Please ensure you adhere to these guidelines when delivering your project to FRDC.
Ensuring the quality of scientific information used to manage Australia’s fisheries and marine ecosystems is important in earning the trust of stakeholders and the community in the decision-making process.
These guidelines are intended to apply to all stages of the research process, including research planning processes and the appropriateness of the proposed methodology, to ensure the reliability and objectivity of resulting scientific information.
Research and Science Information Guidelines for Australian Fisheries outlines what constitutes best-practice, high-quality and reliable scientific information.
The quality of research and scientific information relates primarily to relevance, reliability, objectivity and integrity, and the internationally accepted mechanism for evaluating this is peer review.
The Australian guidelines are built around these ‘PRIOR’ principles:
Peer review - the work has been evaluated by one or more experts in the appropriate field.
Reliability- the information is accurate and reproducible.

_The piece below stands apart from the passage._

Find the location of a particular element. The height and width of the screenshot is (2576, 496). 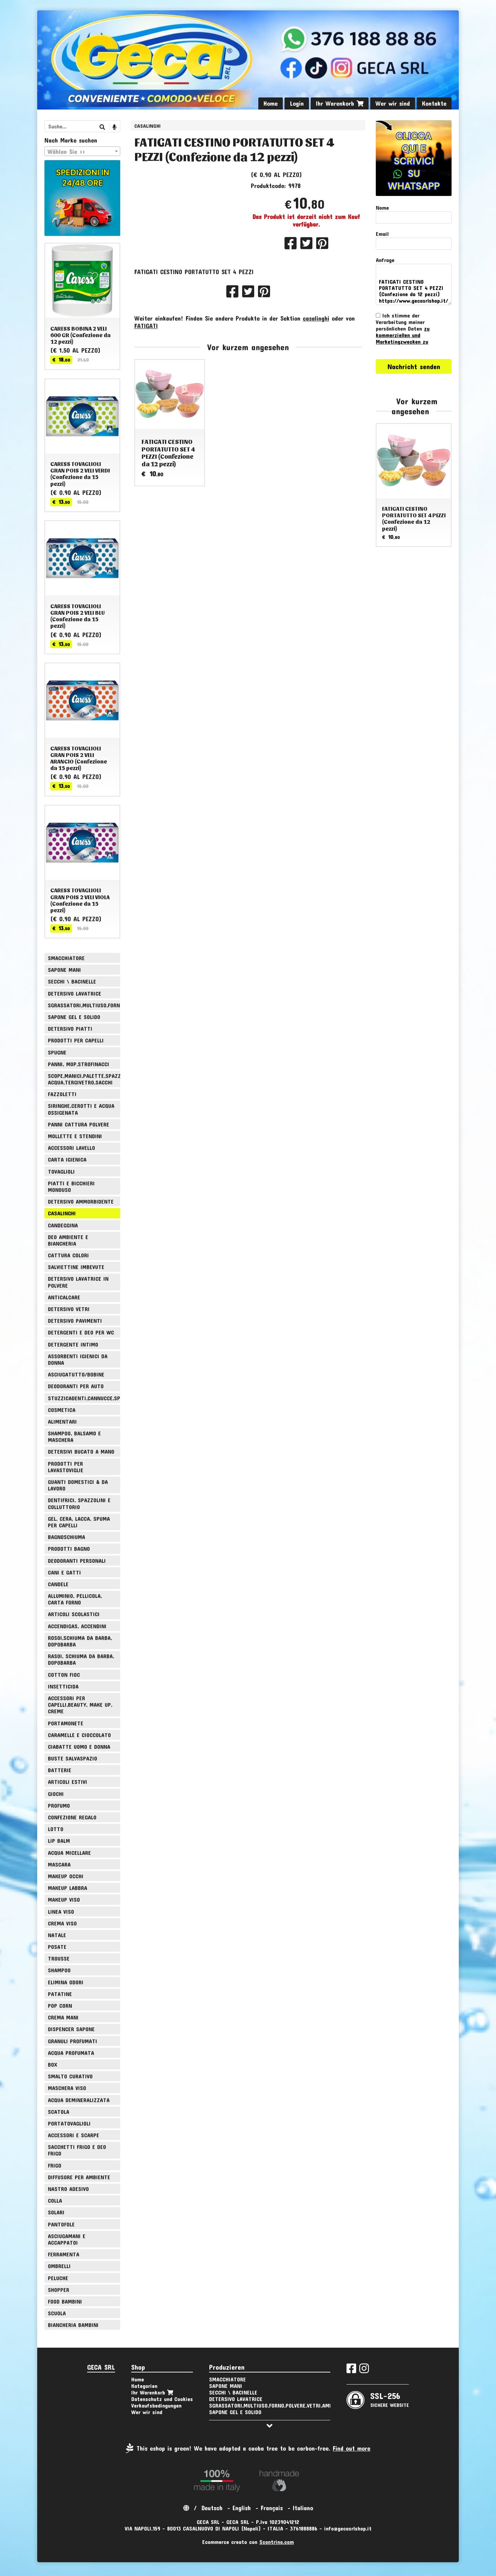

Integrity – the information is protected from inappropriate alteration, selective interpretation or presentation, including with regard to uncertainty in that information. Scientific information should remain complete throughout the science-to-decision process.
Objectivity – the information presented is impartial and free of personal bias.
Relevance - research and scientific information must be relevant to the fisheries management objectives and associated key questions for the fishery concerned, contributing directly to answering those questions and addressing management objectives for that fishery.
Meeting the requirements of these guidelines will primarily be the responsibility of those who “buy research” (research purchasers) and those who “supply the research” (research providers). These two roles may rest within the single organisation (buying and doing by different areas), or under separate organisations.